◆ DATA IN THIS EXERCISE:
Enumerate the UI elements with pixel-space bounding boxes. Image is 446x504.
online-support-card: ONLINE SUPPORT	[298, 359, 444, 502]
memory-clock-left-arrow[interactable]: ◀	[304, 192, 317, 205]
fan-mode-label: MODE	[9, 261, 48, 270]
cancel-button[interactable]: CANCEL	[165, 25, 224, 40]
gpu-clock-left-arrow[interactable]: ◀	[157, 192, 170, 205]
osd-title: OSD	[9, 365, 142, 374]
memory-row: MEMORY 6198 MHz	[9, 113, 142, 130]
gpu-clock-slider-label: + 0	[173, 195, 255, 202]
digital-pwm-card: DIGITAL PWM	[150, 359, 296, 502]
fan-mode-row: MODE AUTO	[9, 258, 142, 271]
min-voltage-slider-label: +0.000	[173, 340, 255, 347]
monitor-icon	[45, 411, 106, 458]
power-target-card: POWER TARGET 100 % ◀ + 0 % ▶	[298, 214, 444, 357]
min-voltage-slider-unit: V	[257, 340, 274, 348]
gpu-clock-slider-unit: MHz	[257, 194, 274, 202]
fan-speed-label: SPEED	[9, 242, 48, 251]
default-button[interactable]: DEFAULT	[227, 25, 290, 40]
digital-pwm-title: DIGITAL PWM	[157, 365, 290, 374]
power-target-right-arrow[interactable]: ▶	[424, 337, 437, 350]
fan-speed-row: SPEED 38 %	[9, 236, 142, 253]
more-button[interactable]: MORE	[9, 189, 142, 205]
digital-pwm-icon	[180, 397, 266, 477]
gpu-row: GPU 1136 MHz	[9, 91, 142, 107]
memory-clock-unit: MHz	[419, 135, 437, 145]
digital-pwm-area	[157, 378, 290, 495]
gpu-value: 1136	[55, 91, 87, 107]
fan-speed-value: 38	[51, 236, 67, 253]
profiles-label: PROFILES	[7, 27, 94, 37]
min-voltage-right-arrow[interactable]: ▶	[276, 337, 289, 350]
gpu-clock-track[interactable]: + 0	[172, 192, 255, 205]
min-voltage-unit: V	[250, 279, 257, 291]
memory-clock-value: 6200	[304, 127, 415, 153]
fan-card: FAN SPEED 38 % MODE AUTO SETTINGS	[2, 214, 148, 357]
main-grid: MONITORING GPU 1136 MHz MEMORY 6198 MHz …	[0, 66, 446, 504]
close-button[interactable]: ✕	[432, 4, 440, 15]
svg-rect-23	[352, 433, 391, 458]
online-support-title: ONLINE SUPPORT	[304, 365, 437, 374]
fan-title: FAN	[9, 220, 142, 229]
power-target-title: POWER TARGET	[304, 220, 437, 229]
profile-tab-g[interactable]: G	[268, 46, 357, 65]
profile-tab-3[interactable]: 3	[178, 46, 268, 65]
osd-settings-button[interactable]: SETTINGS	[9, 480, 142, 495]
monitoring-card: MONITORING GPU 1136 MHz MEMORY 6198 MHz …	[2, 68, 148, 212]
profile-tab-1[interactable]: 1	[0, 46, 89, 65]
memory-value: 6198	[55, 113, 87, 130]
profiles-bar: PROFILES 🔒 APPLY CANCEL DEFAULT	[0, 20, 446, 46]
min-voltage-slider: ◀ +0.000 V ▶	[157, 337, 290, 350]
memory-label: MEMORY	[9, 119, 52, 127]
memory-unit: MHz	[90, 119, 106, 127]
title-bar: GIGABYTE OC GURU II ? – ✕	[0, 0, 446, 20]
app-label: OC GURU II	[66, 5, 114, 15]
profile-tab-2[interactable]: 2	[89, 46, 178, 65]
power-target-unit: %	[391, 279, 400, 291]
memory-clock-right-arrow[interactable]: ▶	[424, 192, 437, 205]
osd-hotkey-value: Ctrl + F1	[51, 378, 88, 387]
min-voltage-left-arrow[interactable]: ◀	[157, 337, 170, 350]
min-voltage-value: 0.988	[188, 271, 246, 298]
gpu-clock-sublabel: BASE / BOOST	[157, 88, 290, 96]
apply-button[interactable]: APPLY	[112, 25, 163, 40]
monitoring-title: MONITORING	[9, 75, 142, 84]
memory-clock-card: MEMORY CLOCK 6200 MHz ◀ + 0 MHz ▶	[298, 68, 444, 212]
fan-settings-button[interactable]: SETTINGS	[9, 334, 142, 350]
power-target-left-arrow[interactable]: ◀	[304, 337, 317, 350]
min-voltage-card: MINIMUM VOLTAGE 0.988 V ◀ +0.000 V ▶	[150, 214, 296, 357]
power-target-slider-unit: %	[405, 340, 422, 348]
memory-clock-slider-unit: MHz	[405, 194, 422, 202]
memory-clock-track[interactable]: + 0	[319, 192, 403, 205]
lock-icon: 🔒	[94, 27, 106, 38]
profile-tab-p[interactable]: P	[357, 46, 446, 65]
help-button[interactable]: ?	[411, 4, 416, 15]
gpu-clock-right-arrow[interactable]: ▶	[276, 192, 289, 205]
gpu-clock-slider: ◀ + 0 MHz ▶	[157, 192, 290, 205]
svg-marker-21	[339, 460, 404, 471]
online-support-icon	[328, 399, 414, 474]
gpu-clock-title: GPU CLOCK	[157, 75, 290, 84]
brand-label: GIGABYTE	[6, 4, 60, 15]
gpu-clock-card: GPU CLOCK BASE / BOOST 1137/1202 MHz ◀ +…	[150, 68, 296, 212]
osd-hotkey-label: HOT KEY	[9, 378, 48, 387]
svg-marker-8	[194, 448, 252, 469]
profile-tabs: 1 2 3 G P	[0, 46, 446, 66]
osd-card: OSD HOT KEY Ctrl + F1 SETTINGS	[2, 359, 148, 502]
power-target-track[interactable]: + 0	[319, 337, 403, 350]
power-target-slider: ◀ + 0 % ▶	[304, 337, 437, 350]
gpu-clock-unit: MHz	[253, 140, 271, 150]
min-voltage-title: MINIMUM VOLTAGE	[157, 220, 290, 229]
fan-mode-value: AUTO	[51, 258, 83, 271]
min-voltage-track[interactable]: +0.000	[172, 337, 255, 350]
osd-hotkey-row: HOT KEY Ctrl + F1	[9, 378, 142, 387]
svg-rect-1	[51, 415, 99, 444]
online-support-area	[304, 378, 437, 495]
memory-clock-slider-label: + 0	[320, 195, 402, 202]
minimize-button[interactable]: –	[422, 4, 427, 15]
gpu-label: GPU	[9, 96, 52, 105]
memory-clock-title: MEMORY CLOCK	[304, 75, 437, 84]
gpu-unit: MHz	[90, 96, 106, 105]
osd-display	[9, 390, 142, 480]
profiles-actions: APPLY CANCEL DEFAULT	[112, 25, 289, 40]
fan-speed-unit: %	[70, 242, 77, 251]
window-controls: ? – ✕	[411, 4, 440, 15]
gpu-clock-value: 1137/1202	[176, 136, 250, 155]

◆ INSTRUCTIONS FOR THE TASK:
Write the data out again, verbatim.

◆ RESPONSE:
Enumerate the UI elements with pixel-space bounding boxes. Image is 446x504.
online-support-card: ONLINE SUPPORT	[298, 359, 444, 502]
memory-clock-left-arrow[interactable]: ◀	[304, 192, 317, 205]
fan-mode-label: MODE	[9, 261, 48, 270]
cancel-button[interactable]: CANCEL	[165, 25, 224, 40]
gpu-clock-left-arrow[interactable]: ◀	[157, 192, 170, 205]
osd-title: OSD	[9, 365, 142, 374]
memory-row: MEMORY 6198 MHz	[9, 113, 142, 130]
gpu-clock-slider-label: + 0	[173, 195, 255, 202]
digital-pwm-card: DIGITAL PWM	[150, 359, 296, 502]
fan-mode-row: MODE AUTO	[9, 258, 142, 271]
min-voltage-slider-label: +0.000	[173, 340, 255, 347]
monitor-icon	[45, 411, 106, 458]
power-target-card: POWER TARGET 100 % ◀ + 0 % ▶	[298, 214, 444, 357]
min-voltage-slider-unit: V	[257, 340, 274, 348]
gpu-clock-slider-unit: MHz	[257, 194, 274, 202]
fan-speed-label: SPEED	[9, 242, 48, 251]
default-button[interactable]: DEFAULT	[227, 25, 290, 40]
digital-pwm-title: DIGITAL PWM	[157, 365, 290, 374]
power-target-right-arrow[interactable]: ▶	[424, 337, 437, 350]
fan-speed-row: SPEED 38 %	[9, 236, 142, 253]
more-button[interactable]: MORE	[9, 189, 142, 205]
digital-pwm-icon	[180, 397, 266, 477]
gpu-row: GPU 1136 MHz	[9, 91, 142, 107]
memory-clock-unit: MHz	[419, 135, 437, 145]
digital-pwm-area	[157, 378, 290, 495]
gpu-value: 1136	[55, 91, 87, 107]
fan-speed-value: 38	[51, 236, 67, 253]
profiles-label: PROFILES	[7, 27, 94, 37]
min-voltage-right-arrow[interactable]: ▶	[276, 337, 289, 350]
gpu-clock-track[interactable]: + 0	[172, 192, 255, 205]
min-voltage-unit: V	[250, 279, 257, 291]
memory-clock-value: 6200	[304, 127, 415, 153]
fan-card: FAN SPEED 38 % MODE AUTO SETTINGS	[2, 214, 148, 357]
main-grid: MONITORING GPU 1136 MHz MEMORY 6198 MHz …	[0, 66, 446, 504]
close-button[interactable]: ✕	[432, 4, 440, 15]
svg-rect-23	[352, 433, 391, 458]
online-support-title: ONLINE SUPPORT	[304, 365, 437, 374]
fan-title: FAN	[9, 220, 142, 229]
power-target-title: POWER TARGET	[304, 220, 437, 229]
profile-tab-g[interactable]: G	[268, 46, 357, 65]
profile-tab-3[interactable]: 3	[178, 46, 268, 65]
osd-settings-button[interactable]: SETTINGS	[9, 480, 142, 495]
monitoring-card: MONITORING GPU 1136 MHz MEMORY 6198 MHz …	[2, 68, 148, 212]
profile-tab-1[interactable]: 1	[0, 46, 89, 65]
memory-value: 6198	[55, 113, 87, 130]
profiles-bar: PROFILES 🔒 APPLY CANCEL DEFAULT	[0, 20, 446, 46]
min-voltage-slider: ◀ +0.000 V ▶	[157, 337, 290, 350]
memory-label: MEMORY	[9, 119, 52, 127]
memory-unit: MHz	[90, 119, 106, 127]
title-bar: GIGABYTE OC GURU II ? – ✕	[0, 0, 446, 20]
app-label: OC GURU II	[66, 5, 114, 15]
profile-tab-2[interactable]: 2	[89, 46, 178, 65]
power-target-unit: %	[391, 279, 400, 291]
memory-clock-right-arrow[interactable]: ▶	[424, 192, 437, 205]
osd-hotkey-value: Ctrl + F1	[51, 378, 88, 387]
min-voltage-left-arrow[interactable]: ◀	[157, 337, 170, 350]
min-voltage-value: 0.988	[188, 271, 246, 298]
gpu-clock-sublabel: BASE / BOOST	[157, 88, 290, 96]
apply-button[interactable]: APPLY	[112, 25, 163, 40]
monitoring-title: MONITORING	[9, 75, 142, 84]
memory-clock-card: MEMORY CLOCK 6200 MHz ◀ + 0 MHz ▶	[298, 68, 444, 212]
fan-settings-button[interactable]: SETTINGS	[9, 334, 142, 350]
power-target-left-arrow[interactable]: ◀	[304, 337, 317, 350]
min-voltage-card: MINIMUM VOLTAGE 0.988 V ◀ +0.000 V ▶	[150, 214, 296, 357]
power-target-slider-unit: %	[405, 340, 422, 348]
memory-clock-slider-unit: MHz	[405, 194, 422, 202]
memory-clock-track[interactable]: + 0	[319, 192, 403, 205]
lock-icon: 🔒	[94, 27, 106, 38]
profile-tab-p[interactable]: P	[357, 46, 446, 65]
help-button[interactable]: ?	[411, 4, 416, 15]
gpu-clock-right-arrow[interactable]: ▶	[276, 192, 289, 205]
gpu-clock-slider: ◀ + 0 MHz ▶	[157, 192, 290, 205]
svg-marker-21	[339, 460, 404, 471]
online-support-icon	[328, 399, 414, 474]
gpu-clock-title: GPU CLOCK	[157, 75, 290, 84]
brand-label: GIGABYTE	[6, 4, 60, 15]
gpu-clock-card: GPU CLOCK BASE / BOOST 1137/1202 MHz ◀ +…	[150, 68, 296, 212]
osd-hotkey-label: HOT KEY	[9, 378, 48, 387]
svg-marker-8	[194, 448, 252, 469]
profile-tabs: 1 2 3 G P	[0, 46, 446, 66]
osd-card: OSD HOT KEY Ctrl + F1 SETTINGS	[2, 359, 148, 502]
power-target-track[interactable]: + 0	[319, 337, 403, 350]
power-target-slider: ◀ + 0 % ▶	[304, 337, 437, 350]
gpu-clock-unit: MHz	[253, 140, 271, 150]
min-voltage-title: MINIMUM VOLTAGE	[157, 220, 290, 229]
fan-mode-value: AUTO	[51, 258, 83, 271]
min-voltage-track[interactable]: +0.000	[172, 337, 255, 350]
osd-hotkey-row: HOT KEY Ctrl + F1	[9, 378, 142, 387]
svg-rect-1	[51, 415, 99, 444]
online-support-area	[304, 378, 437, 495]
memory-clock-slider-label: + 0	[320, 195, 402, 202]
minimize-button[interactable]: –	[422, 4, 427, 15]
gpu-label: GPU	[9, 96, 52, 105]
memory-clock-title: MEMORY CLOCK	[304, 75, 437, 84]
gpu-unit: MHz	[90, 96, 106, 105]
osd-display	[9, 390, 142, 480]
profiles-actions: APPLY CANCEL DEFAULT	[112, 25, 289, 40]
fan-speed-unit: %	[70, 242, 77, 251]
window-controls: ? – ✕	[411, 4, 440, 15]
gpu-clock-value: 1137/1202	[176, 136, 250, 155]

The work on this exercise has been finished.